[[ DATA FOR THE TASK open ]]

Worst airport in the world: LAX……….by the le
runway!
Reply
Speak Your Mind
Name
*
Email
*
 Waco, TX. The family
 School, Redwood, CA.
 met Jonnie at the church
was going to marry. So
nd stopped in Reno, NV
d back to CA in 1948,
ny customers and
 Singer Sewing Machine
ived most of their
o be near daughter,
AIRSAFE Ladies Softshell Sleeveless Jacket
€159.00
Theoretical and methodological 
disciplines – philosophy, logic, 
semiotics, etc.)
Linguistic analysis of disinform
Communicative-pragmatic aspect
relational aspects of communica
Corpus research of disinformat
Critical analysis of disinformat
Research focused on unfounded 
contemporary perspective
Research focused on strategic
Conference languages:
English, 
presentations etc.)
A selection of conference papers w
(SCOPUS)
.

[[ DATA FOR THE TASK closed ]]
[[ DATA FOR THE TASK open ]]

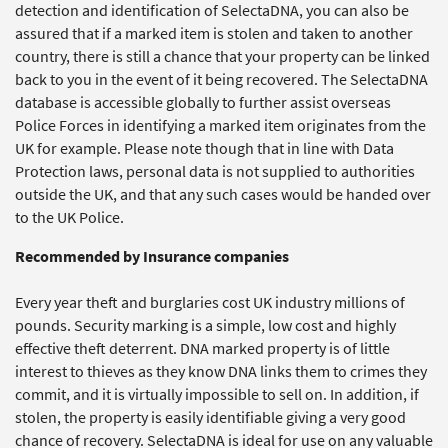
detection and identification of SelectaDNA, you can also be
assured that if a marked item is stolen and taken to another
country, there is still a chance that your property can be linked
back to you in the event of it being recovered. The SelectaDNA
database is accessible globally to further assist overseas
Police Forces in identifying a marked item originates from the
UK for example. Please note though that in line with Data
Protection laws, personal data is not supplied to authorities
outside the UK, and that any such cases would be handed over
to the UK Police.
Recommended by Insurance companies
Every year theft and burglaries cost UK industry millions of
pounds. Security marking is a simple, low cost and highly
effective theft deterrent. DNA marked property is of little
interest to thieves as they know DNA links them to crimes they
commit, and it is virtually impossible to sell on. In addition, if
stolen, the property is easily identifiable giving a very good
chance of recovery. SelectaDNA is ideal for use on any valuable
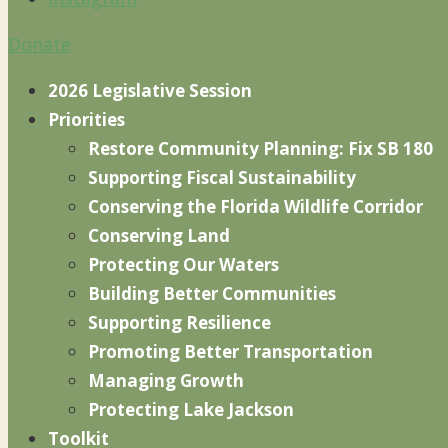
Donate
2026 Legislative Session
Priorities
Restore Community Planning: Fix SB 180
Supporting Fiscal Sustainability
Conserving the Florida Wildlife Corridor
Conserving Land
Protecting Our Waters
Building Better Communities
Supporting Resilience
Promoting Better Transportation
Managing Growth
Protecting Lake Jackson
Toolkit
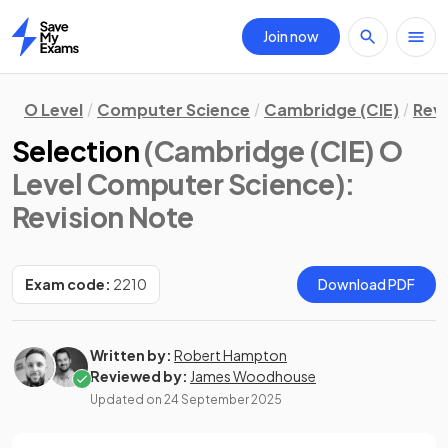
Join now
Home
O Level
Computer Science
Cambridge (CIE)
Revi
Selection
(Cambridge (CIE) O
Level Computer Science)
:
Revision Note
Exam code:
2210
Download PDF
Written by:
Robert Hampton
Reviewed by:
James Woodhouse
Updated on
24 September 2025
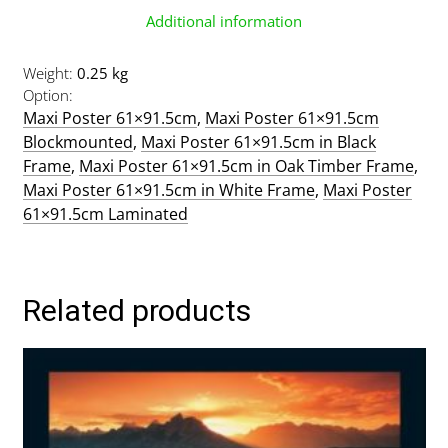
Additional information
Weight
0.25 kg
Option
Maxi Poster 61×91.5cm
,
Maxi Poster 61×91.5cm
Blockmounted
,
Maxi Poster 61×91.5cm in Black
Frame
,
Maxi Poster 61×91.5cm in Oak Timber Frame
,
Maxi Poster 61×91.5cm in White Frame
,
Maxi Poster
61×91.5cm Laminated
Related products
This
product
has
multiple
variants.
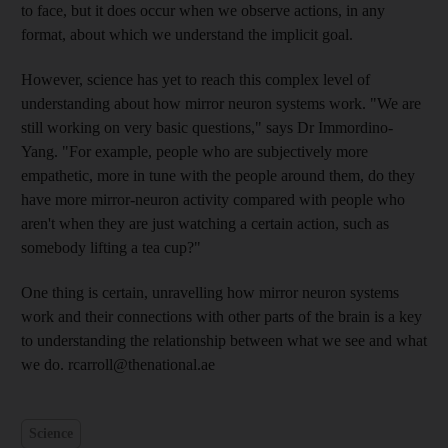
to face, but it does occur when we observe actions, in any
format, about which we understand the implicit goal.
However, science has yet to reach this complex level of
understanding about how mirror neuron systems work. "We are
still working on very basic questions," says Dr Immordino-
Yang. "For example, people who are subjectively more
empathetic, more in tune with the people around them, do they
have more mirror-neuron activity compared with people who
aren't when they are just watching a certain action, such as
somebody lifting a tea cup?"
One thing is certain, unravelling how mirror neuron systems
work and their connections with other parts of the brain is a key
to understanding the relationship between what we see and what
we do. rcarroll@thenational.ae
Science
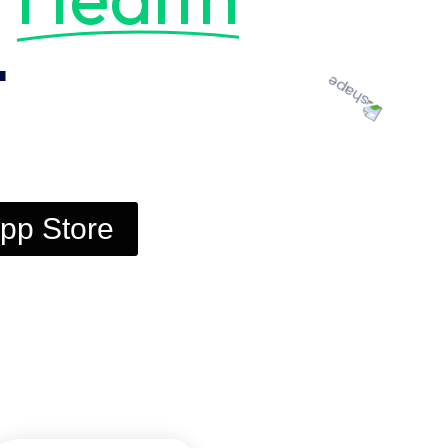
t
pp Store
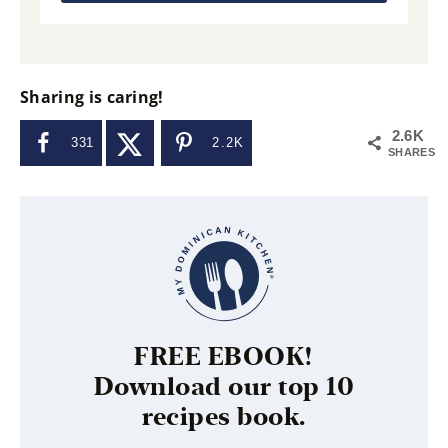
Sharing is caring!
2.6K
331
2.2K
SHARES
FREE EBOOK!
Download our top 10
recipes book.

[[ DATA FOR THE TASK closed ]]

ABOUT THIS EXERCISE
Respond with the exact lines above running from the one containing "work and their" to the one containing "recipes book.", both ends kept and no pictures included.

RESULT FOR THIS TASK
work and their connections with other parts of the brain is a key
to understanding the relationship between what we see and what
we do. rcarroll@thenational.ae
Science
t
pp Store
Sharing is caring!
2.6K
331
2.2K
SHARES
FREE EBOOK!
Download our top 10
recipes book.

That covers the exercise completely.